Material provided:
- - - - -

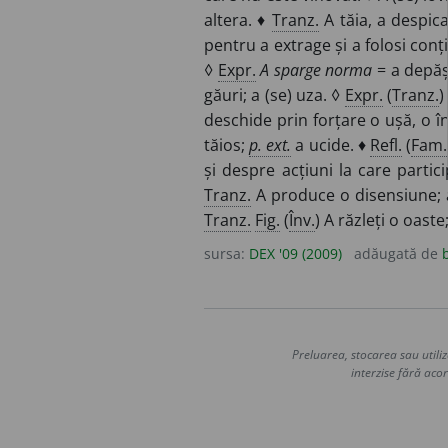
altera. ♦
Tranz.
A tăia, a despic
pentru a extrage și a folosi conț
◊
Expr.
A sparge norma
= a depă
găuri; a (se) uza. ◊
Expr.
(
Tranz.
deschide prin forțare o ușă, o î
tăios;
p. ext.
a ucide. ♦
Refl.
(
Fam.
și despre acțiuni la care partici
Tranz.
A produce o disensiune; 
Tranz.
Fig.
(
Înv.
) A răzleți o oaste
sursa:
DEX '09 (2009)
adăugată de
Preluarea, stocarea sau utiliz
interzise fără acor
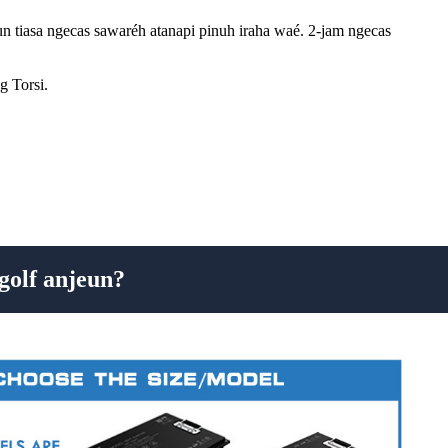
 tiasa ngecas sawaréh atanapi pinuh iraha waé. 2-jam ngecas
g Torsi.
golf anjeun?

- - - - -

Assigned task: Before duplicating the entries above, strip out the pictures and keep the rest exact.

Output of the task:
altera. ♦
Tranz.
A tăia, a despic
pentru a extrage și a folosi conț
◊
Expr.
A sparge norma
= a depă
găuri; a (se) uza. ◊
Expr.
(
Tranz.
deschide prin forțare o ușă, o î
tăios;
p. ext.
a ucide. ♦
Refl.
(
Fam.
și despre acțiuni la care partici
Tranz.
A produce o disensiune; 
Tranz.
Fig.
(
Înv.
) A răzleți o oaste
sursa:
DEX '09 (2009)
adăugată de
Preluarea, stocarea sau utiliz
interzise fără acor
 tiasa ngecas sawaréh atanapi pinuh iraha waé. 2-jam ngecas
g Torsi.
golf anjeun?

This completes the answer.